The Republican-controlled House recently voted to address the drought by rolling back environmental protections and temporarily halting the restoration of a dried-up stretch of the San Joaquin River, work that is designed to restore historic salmon runs. Farmers would prefer to have the water diverted to their crops instead. Boehner recently showed his support for the bill by visiting a dusty field in Bakersfield and saying fish shouldn't be favored over people.

Obviously, this isn't the best solution. Democrats threatened to veto the bill because it wouldn't really help all that much and would undo years of conservation efforts. The partisan battle over California's drought is, according to some analysts, taking center stage, with Republicans using the devastation to attempt to shutter Democrat -led environmental initiatives. Political scientist John Pitney told CBS that "this is a partisan water war. The Republicans are siding with farmers. The governor is siding with environmental interests." 

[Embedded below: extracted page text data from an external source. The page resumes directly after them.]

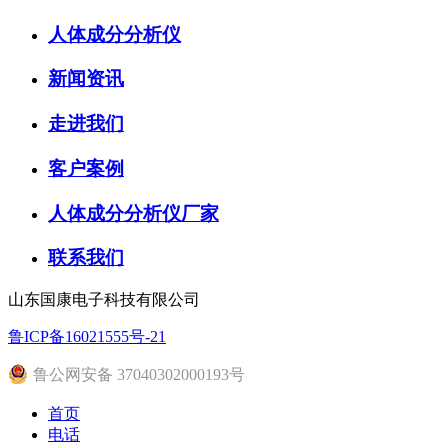
人体成分分析仪
新闻资讯
走进我们
客户案例
人体成分分析仪厂家
联系我们
山东国康电子科技有限公司
鲁ICP备16021555号-21
鲁公网安备 37040302000193号
首页
电话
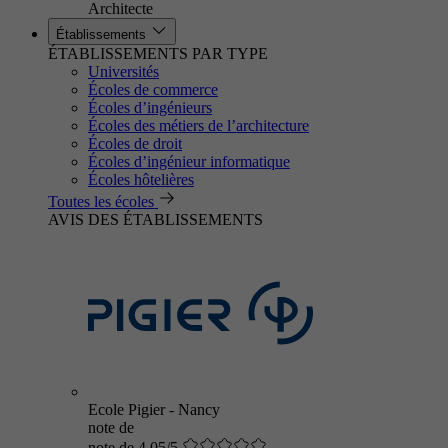
Architecte
Établissements
ÉTABLISSEMENTS PAR TYPE
Universités
Écoles de commerce
Écoles d’ingénieurs
Écoles des métiers de l’architecture
Écoles de droit
Écoles d’ingénieur informatique
Écoles hôtelières
Toutes les écoles
AVIS DES ÉTABLISSEMENTS
Ecole Pigier - Nancy
note de
note de 4.05/5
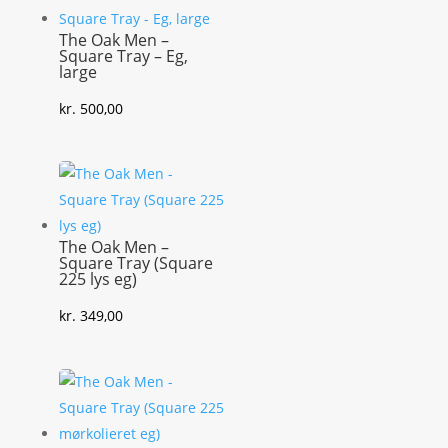
The Oak Men –
Square Tray – Eg,
large
kr.
500,00
The Oak Men –
Square Tray (Square
225 lys eg)
kr.
349,00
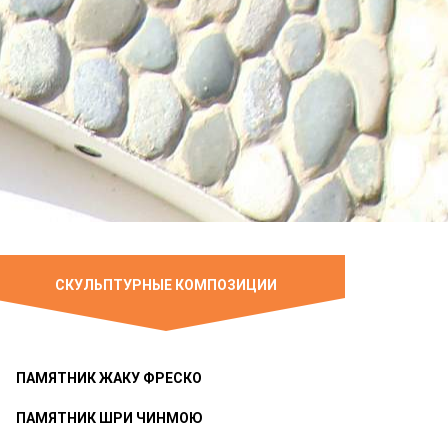
СКУЛЬПТУРНЫЕ КОМПОЗИЦИИ
ПАМЯТНИК ЖАКУ ФРЕСКО
ПАМЯТНИК ШРИ ЧИНМОЮ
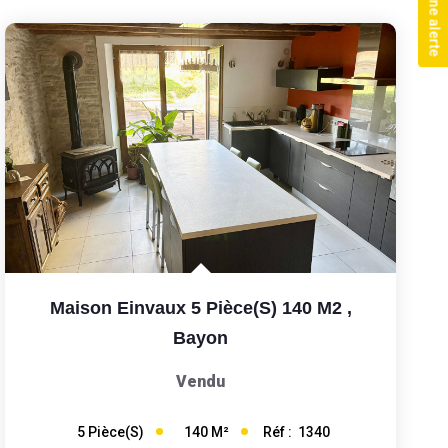
Créer une alerte
Maison Einvaux 5 Pièce(s) 140 M2
,
Bayon
Vendu
140
M²
Réf :
1340
5
Pièce(s)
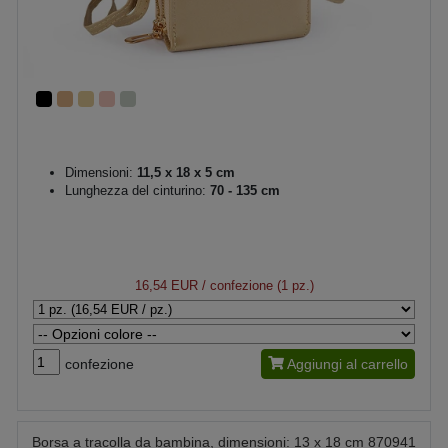
Dimensioni:
11,5 x 18 x 5 cm
Lunghezza del cinturino:
70 - 135 cm
16,54 EUR
/ confezione (1 pz.)
confezione
Aggiungi al carrello
Borsa a tracolla da bambina, dimensioni: 13 x 18 cm 870941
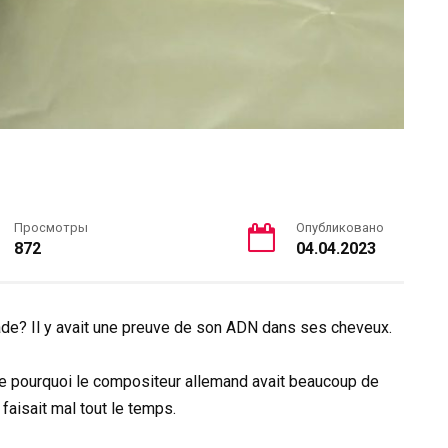
Просмотры
Опубликовано
872
04.04.2023
ade? Il y avait une preuve de son ADN dans ses cheveux.
e pourquoi le compositeur allemand avait beaucoup de
aisait mal tout le temps.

Hopefully there will be a way to ease California's crisis without halting environmental progress. But according to National Geographic, we might not actually be able to do anything to keep the drought from lasting another 200 years: 

As a paleoclimatologist, B. Lynn Ingram takes the long view, examining tree rings and microorganisms in ocean sediment to identify temperatures and dry periods of the past millennium. Her work suggests that droughts are nothing new to California. "During the medieval period, there was over a century of drought in the Southwest and California. The past repeats itself," says Ingram, who is co-author of The West Without Water: What Past Floods, Droughts, and Other Climate Clues Tell Us About Tomorrow. Indeed, Ingram believes the 20th century may have been a wet anomaly.

We're pretty sure all sides would agree that would be a pretty big bummer.